A tip for performance is reusing the same preparedStatement , just
clearParameters() , set values and executeUpdate() over and over again.
Don't close the statement or connections after each upsert. Also, I haven't
seen any noticeable benefit on using jdbc batches as Phoenix controls
batching by when commit() is called.

Keep an eye on not calling commit after every executeUpdate (that's a real
performance killer) . Batch commits in every ~1k upserts .

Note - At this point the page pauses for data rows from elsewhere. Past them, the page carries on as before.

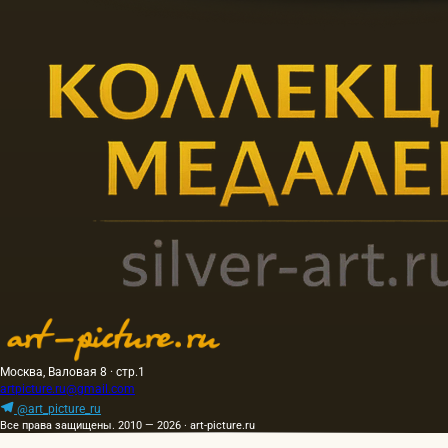
Москва, Валовая 8 · стр.1
artpicture.ru@gmail.com
@art_picture_ru
Все права защищены. 2010 — 2026 · art-picture.ru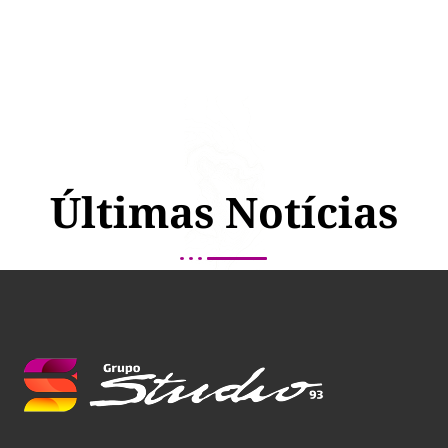
Últimas Notícias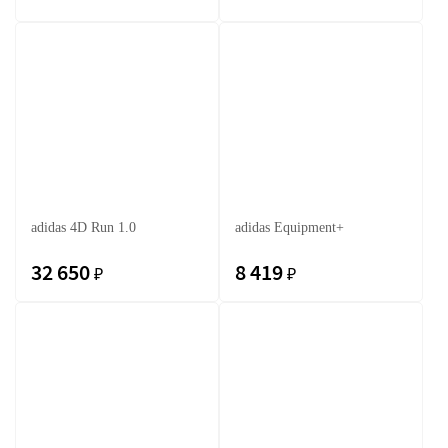
adidas 4D Run 1.0
adidas Equipment+
32 650
8 419
₽
₽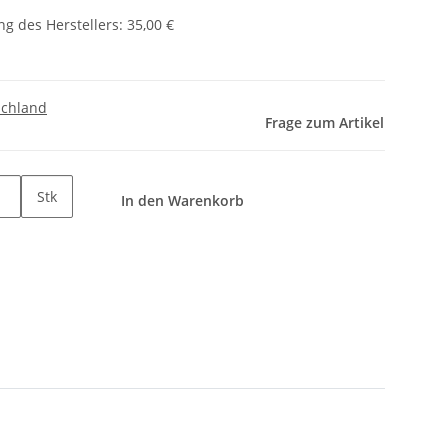
g des Herstellers
:
35,00 €
schland
Frage zum Artikel
Stk
In den Warenkorb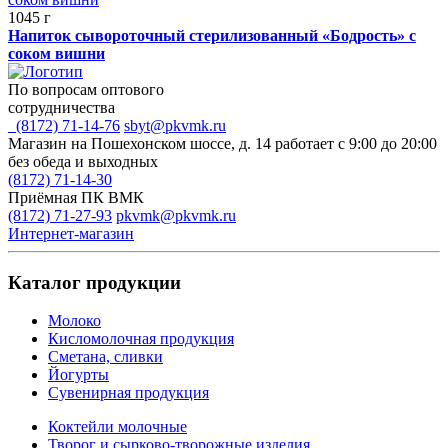
1045 г
Напиток сывороточный стерилизованный «Бодрость» с
соком вишни
По вопросам оптового
сотрудничества
(8172) 71-14-76
sbyt@pkvmk.ru
Магазин на Пошехонском шоссе, д. 14
работает с 9:00 до 20:00
без обеда и выходных
(8172) 71-14-30
Приёмная ПК ВМК
(8172) 71-27-93
pkvmk@pkvmk.ru
Интернет-магазин
Каталог продукции
Молоко
Кисломолочная продукция
Сметана, сливки
Йогурты
Сувенирная продукция
Коктейли молочные
Творог и сырково-творожные изделия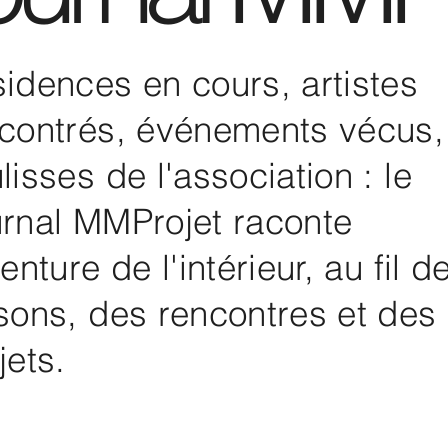
idences en cours, artistes
contrés, événements vécus,
lisses de l'association : le
rnal MMProjet raconte
venture de l'intérieur, au fil d
sons, des rencontres et des
jets.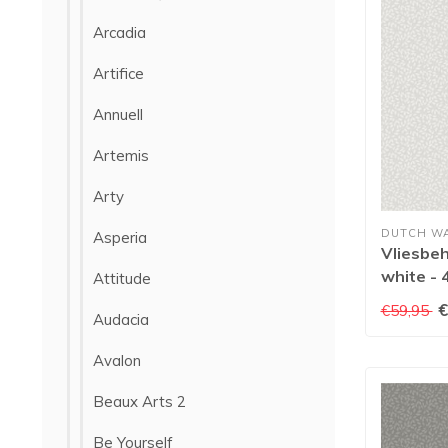
Arcadia
Artifice
Annuell
Artemis
Arty
DUTCH W
Asperia
Vliesbeh
white -
Attitude
€
€59,95
Audacia
Avalon
Beaux Arts 2
Be Yourself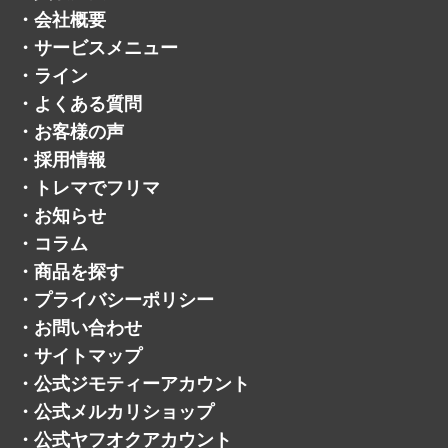
・
ライン
・
よくある質問
・
お客様の声
・
採用情報
・
トレマでフリマ
・
お知らせ
・
コラム
・
商品を探す
・
プライバシーポリシー
・
お問い合わせ
・
サイトマップ
・
公式ジモティーアカウント
・
公式メルカリショップ
・
公式ヤフオクアカウント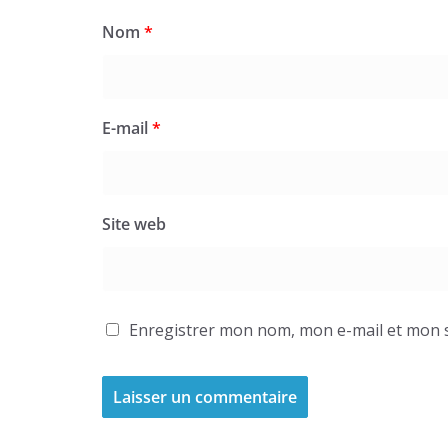
Nom
*
E-mail
*
Site web
Enregistrer mon nom, mon e-mail et mon s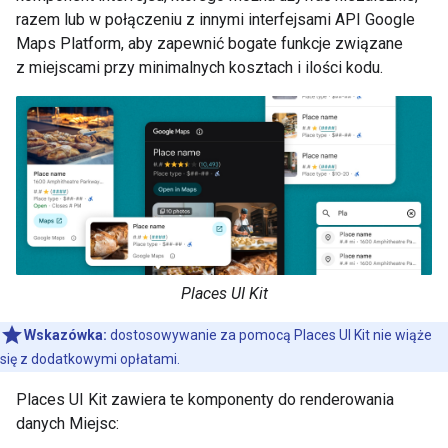
razem lub w połączeniu z innymi interfejsami API Google
Maps Platform, aby zapewnić bogate funkcje związane
z miejscami przy minimalnych kosztach i ilości kodu.
Places UI Kit
Wskazówka:
dostosowywanie za pomocą Places UI Kit nie wiąże
się z dodatkowymi opłatami.
Places UI Kit zawiera te komponenty do renderowania
danych Miejsc: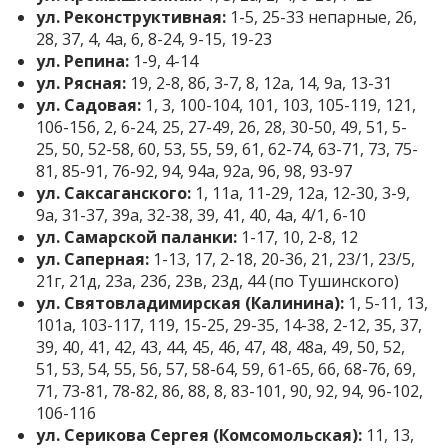
ул. Реконструктивная:
1-5, 25-33 непарные, 26,
28, 37, 4, 4а, 6, 8-24, 9-15, 19-23
ул. Репина:
1-9, 4-14
ул. Рясная:
19, 2-8, 8б, 3-7, 8, 12а, 14, 9а, 13-31
ул. Садовая:
1, 3, 100-104, 101, 103, 105-119, 121,
106-156, 2, 6-24, 25, 27-49, 26, 28, 30-50, 49, 51, 5-
25, 50, 52-58, 60, 53, 55, 59, 61, 62-74, 63-71, 73, 75-
81, 85-91, 76-92, 94, 94а, 92а, 96, 98, 93-97
ул. Саксаганского:
1, 11а, 11-29, 12а, 12-30, 3-9,
9а, 31-37, 39а, 32-38, 39, 41, 40, 4а, 4/1, 6-10
ул. Самарской паланки:
1-17, 10, 2-8, 12
ул. Саперная:
1-13, 17, 2-18, 20-36, 21, 23/1, 23/5,
21г, 21д, 23а, 23б, 23в, 23д, 44 (по Тушинского)
ул. Святовладимирская (Калинина):
1, 5-11, 13,
101а, 103-117, 119, 15-25, 29-35, 14-38, 2-12, 35, 37,
39, 40, 41, 42, 43, 44, 45, 46, 47, 48, 48а, 49, 50, 52,
51, 53, 54, 55, 56, 57, 58-64, 59, 61-65, 66, 68-76, 69,
71, 73-81, 78-82, 86, 88, 8, 83-101, 90, 92, 94, 96-102,
106-116
ул. Серикова Сергея (Комсомольская):
11, 13,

Also that attempt of asynchronous code is probably another performance
killer. Are you creating a new Runnable per database write and opening and
closing dB connections per write? Just spawn a few threads (5 to 10, if
client cpu is not maxed keep increasing it) and send upserts in a for loop
reusing preparedStatement and connections.

With a cluster that size I would expect seeing tens of thousands of writes
per second.

Finally have you checked that all RS receive same traffic ?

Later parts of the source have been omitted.